VANGUARD: Vehicle-Anchored Ground Sample Distance Estimation for UAVs in GPS-Denied Environments
This work is significant for improving the safety and reliability of autonomous aerial robots operating in GPS-denied environments by providing a robust method for metric scale recovery, which is crucial for LLM/VLM-based planners.
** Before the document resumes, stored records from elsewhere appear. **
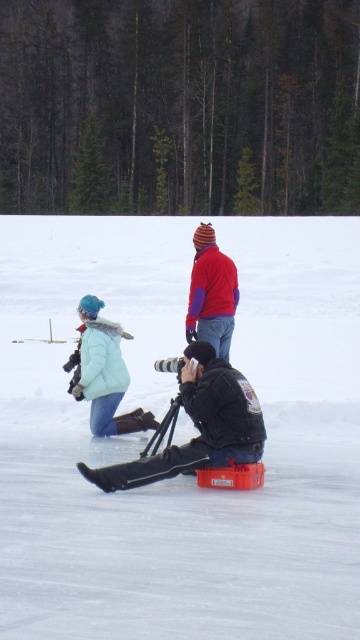 Question: Is orange plastic container at center thinner than matte teal jacket at lower left?

Choices:
 (A) yes
 (B) no

Answer: (B)

Question: Does dark blue leather jacket at lower center appear on the right side of black matte tripod at center?

Choices:
 (A) no
 (B) yes

Answer: (A)

Question: Which of these objects is positioned farthest from the matte teal jacket at lower left?

Choices:
 (A) black matte tripod at center
 (B) dark blue leather jacket at lower center
 (C) orange plastic container at center
 (D) red woolen hat at upper center

Answer: (C)

Question: Which of the following is the closest to the observer?

Choices:
 (A) matte teal jacket at lower left
 (B) orange plastic container at center
 (C) dark blue leather jacket at lower center

Answer: (B)

Question: Is orange plastic container at center closer to camera compared to matte teal jacket at lower left?

Choices:
 (A) no
 (B) yes

Answer: (B)

Question: Which of the following is the closest to the observer?

Choices:
 (A) dark blue leather jacket at lower center
 (B) black matte tripod at center
 (C) matte teal jacket at lower left

Answer: (A) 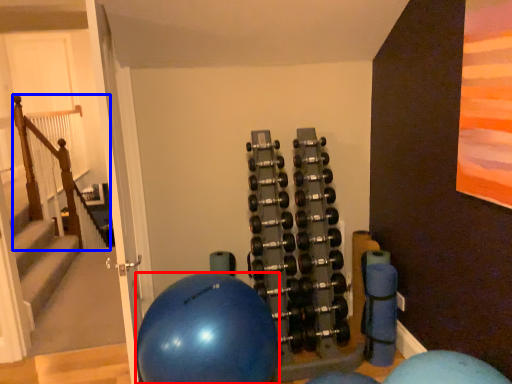 Question: Among these objects, which one is farthest to the camera, ball (highlighted by a red box) or rail (highlighted by a blue box)?

Choices:
 (A) ball
 (B) rail

Answer: (B) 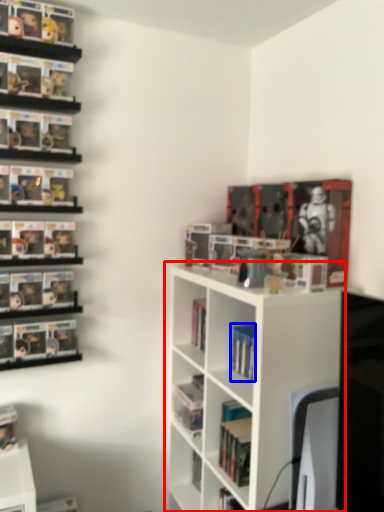 Question: Which object is further to the camera taking this photo, shelf (highlighted by a red box) or book (highlighted by a blue box)?

Choices:
 (A) shelf
 (B) book

Answer: (B) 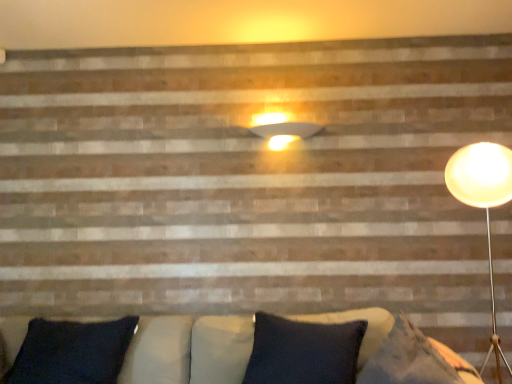 Describe the element at coordinates (72, 352) in the screenshot. I see `dark blue fabric pillow at lower left` at that location.

Measure the distance between point (47, 328) and camera.

They are 2.14 meters apart.

Find the location of `dark blue fabric pillow at lower left`. dark blue fabric pillow at lower left is located at coordinates (x=72, y=352).

The height and width of the screenshot is (384, 512). What do you see at coordinates (285, 133) in the screenshot?
I see `matte white wall sconce at upper center` at bounding box center [285, 133].

The height and width of the screenshot is (384, 512). I want to click on matte white wall sconce at upper center, so click(x=285, y=133).

The width and height of the screenshot is (512, 384). I want to click on dark blue fabric pillow at lower left, so click(x=72, y=352).

Between matte white wall sconce at upper center and dark blue fabric pillow at lower left, which one appears on the right side from the viewer's perspective?

Positioned to the right is matte white wall sconce at upper center.

Does matte white wall sconce at upper center come in front of dark blue fabric pillow at lower left?

That is False.

Which is farther from the camera, (283, 135) or (32, 362)?

The point (283, 135) is farther from the camera.

From the image's perspective, which one is positioned higher, matte white wall sconce at upper center or dark blue fabric pillow at lower left?

matte white wall sconce at upper center is shown above in the image.

From a real-world perspective, is matte white wall sconce at upper center physically located above or below dark blue fabric pillow at lower left?

From a real-world perspective, matte white wall sconce at upper center is physically above dark blue fabric pillow at lower left.

Which of these two, matte white wall sconce at upper center or dark blue fabric pillow at lower left, is wider?

dark blue fabric pillow at lower left.

Considering the relative sizes of matte white wall sconce at upper center and dark blue fabric pillow at lower left in the image provided, is matte white wall sconce at upper center shorter than dark blue fabric pillow at lower left?

Correct, matte white wall sconce at upper center is not as tall as dark blue fabric pillow at lower left.

Does matte white wall sconce at upper center have a larger size compared to dark blue fabric pillow at lower left?

No, matte white wall sconce at upper center is not bigger than dark blue fabric pillow at lower left.

Is matte white wall sconce at upper center positioned beyond the bounds of dark blue fabric pillow at lower left?

matte white wall sconce at upper center lies outside dark blue fabric pillow at lower left's area.

Is matte white wall sconce at upper center far away from dark blue fabric pillow at lower left?

That's right, there is a large distance between matte white wall sconce at upper center and dark blue fabric pillow at lower left.

Could you tell me if matte white wall sconce at upper center is turned towards dark blue fabric pillow at lower left?

No, matte white wall sconce at upper center is not turned towards dark blue fabric pillow at lower left.

How many degrees apart are the facing directions of matte white wall sconce at upper center and dark blue fabric pillow at lower left?

They differ by 0.135 degrees in their facing directions.

Where is `lamp behind the dark blue fabric pillow at lower left`? This screenshot has height=384, width=512. lamp behind the dark blue fabric pillow at lower left is located at coordinates (285, 133).

Based on their positions, is dark blue fabric pillow at lower left located to the left or right of matte white wall sconce at upper center?

dark blue fabric pillow at lower left is positioned on matte white wall sconce at upper center's left side.

Consider the image. Relative to matte white wall sconce at upper center, is dark blue fabric pillow at lower left in front or behind?

Visually, dark blue fabric pillow at lower left is located in front of matte white wall sconce at upper center.

Is point (58, 328) positioned after point (263, 134)?

That is False.

From the image's perspective, which one is positioned lower, dark blue fabric pillow at lower left or matte white wall sconce at upper center?

dark blue fabric pillow at lower left appears lower in the image.

From a real-world perspective, is dark blue fabric pillow at lower left located higher than matte white wall sconce at upper center?

Incorrect, from a real-world perspective, dark blue fabric pillow at lower left is lower than matte white wall sconce at upper center.

Is dark blue fabric pillow at lower left thinner than matte white wall sconce at upper center?

No, dark blue fabric pillow at lower left is not thinner than matte white wall sconce at upper center.

Considering the sizes of objects dark blue fabric pillow at lower left and matte white wall sconce at upper center in the image provided, who is taller, dark blue fabric pillow at lower left or matte white wall sconce at upper center?

dark blue fabric pillow at lower left.

Between dark blue fabric pillow at lower left and matte white wall sconce at upper center, which one has larger size?

dark blue fabric pillow at lower left.

Do you think dark blue fabric pillow at lower left is within matte white wall sconce at upper center, or outside of it?

dark blue fabric pillow at lower left lies outside matte white wall sconce at upper center.

Are dark blue fabric pillow at lower left and matte white wall sconce at upper center far apart?

Indeed, dark blue fabric pillow at lower left is not near matte white wall sconce at upper center.

Is dark blue fabric pillow at lower left facing away from matte white wall sconce at upper center?

dark blue fabric pillow at lower left does not have its back to matte white wall sconce at upper center.

This screenshot has width=512, height=384. Identify the location of pillow below the matte white wall sconce at upper center (from the image's perspective). (72, 352).

At what (x,y) coordinates should I click in order to perform the action: click on lamp above the dark blue fabric pillow at lower left (from a real-world perspective). Please return your answer as a coordinate pair (x, y). The image size is (512, 384). Looking at the image, I should click on (285, 133).

Locate an element on the screen. pillow that is on the left side of matte white wall sconce at upper center is located at coordinates pyautogui.click(x=72, y=352).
This paper addresses the problem of estimating absolute metric scale for UAVs in GPS-denied environments, where state-of-the-art VLMs exhibit over 50% median area estimation errors. The authors propose VANGUARD, a geometric perception tool that estimates Ground Sample Distance (GSD) from detected vehicles, achieving a 6.87% median GSD error on the DOTA v1.5 benchmark and reducing area measurement errors to 19.7% with 4x fewer catastrophic failures compared to the best VLM baseline.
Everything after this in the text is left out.